*** Entries supplied ***

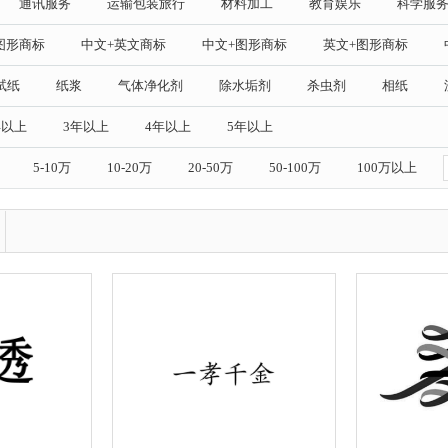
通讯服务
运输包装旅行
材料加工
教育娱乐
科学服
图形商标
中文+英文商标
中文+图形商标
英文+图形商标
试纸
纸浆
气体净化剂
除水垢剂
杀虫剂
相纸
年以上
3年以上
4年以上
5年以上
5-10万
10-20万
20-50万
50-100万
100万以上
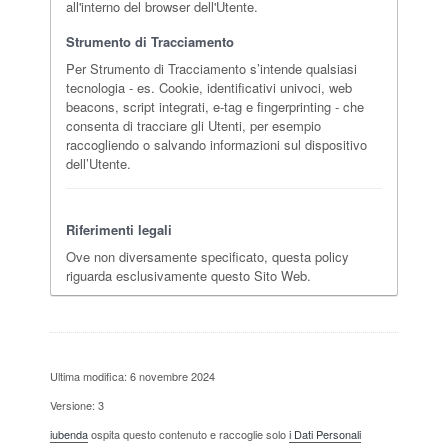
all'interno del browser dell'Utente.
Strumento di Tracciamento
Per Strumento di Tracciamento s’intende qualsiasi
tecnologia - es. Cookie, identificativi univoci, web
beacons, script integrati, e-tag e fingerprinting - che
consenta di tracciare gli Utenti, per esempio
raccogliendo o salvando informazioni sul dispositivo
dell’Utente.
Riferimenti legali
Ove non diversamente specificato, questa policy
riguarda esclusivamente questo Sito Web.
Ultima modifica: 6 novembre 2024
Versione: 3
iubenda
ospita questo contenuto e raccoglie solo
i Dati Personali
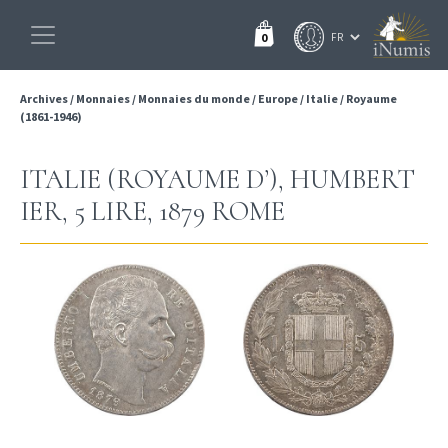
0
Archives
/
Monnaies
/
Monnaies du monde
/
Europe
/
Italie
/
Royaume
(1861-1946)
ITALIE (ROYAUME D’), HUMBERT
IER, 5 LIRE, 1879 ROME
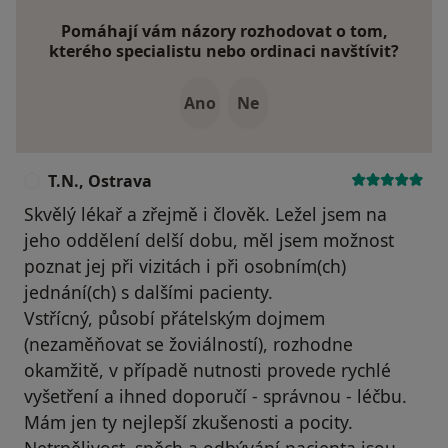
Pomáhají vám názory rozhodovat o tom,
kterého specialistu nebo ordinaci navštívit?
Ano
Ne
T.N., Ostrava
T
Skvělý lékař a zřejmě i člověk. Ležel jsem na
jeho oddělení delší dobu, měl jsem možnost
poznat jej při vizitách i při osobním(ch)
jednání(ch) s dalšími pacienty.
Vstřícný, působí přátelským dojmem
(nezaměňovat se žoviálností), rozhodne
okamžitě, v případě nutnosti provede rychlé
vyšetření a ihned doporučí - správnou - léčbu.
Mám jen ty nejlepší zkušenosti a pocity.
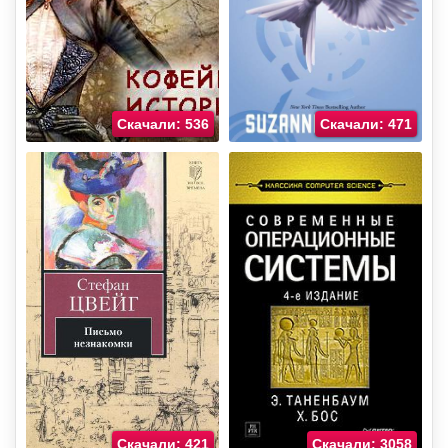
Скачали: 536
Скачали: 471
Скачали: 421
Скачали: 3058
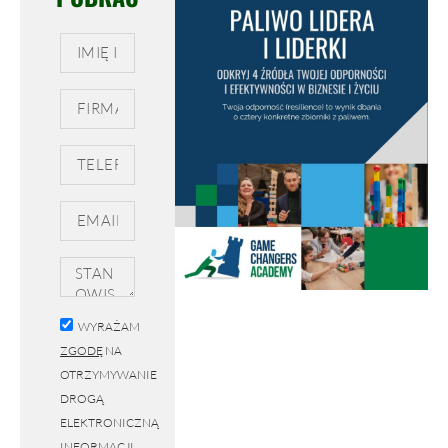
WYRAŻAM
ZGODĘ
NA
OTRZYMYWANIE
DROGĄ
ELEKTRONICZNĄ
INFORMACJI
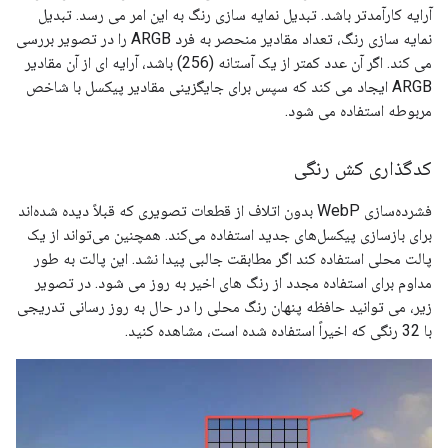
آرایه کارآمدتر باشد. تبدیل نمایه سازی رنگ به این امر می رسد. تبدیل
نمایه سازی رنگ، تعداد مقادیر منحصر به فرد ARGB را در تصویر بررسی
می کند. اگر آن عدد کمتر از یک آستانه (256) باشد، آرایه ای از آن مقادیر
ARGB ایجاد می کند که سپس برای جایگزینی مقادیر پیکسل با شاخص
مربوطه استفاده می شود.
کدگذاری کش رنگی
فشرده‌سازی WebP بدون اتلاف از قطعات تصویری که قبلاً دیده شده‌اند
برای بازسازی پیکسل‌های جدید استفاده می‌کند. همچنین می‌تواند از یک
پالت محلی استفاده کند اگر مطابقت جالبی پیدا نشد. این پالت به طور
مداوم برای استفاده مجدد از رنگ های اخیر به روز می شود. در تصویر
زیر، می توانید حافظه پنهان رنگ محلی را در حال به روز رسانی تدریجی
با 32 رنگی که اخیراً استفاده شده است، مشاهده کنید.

*** End of Entries supplied ***

**Aim of the exercise**
Look through the entries above; copy every line holding the string "محلی".

**Output for this task**
پالت محلی استفاده کند اگر مطابقت جالبی پیدا نشد. این پالت به طور
زیر، می توانید حافظه پنهان رنگ محلی را در حال به روز رسانی تدریجی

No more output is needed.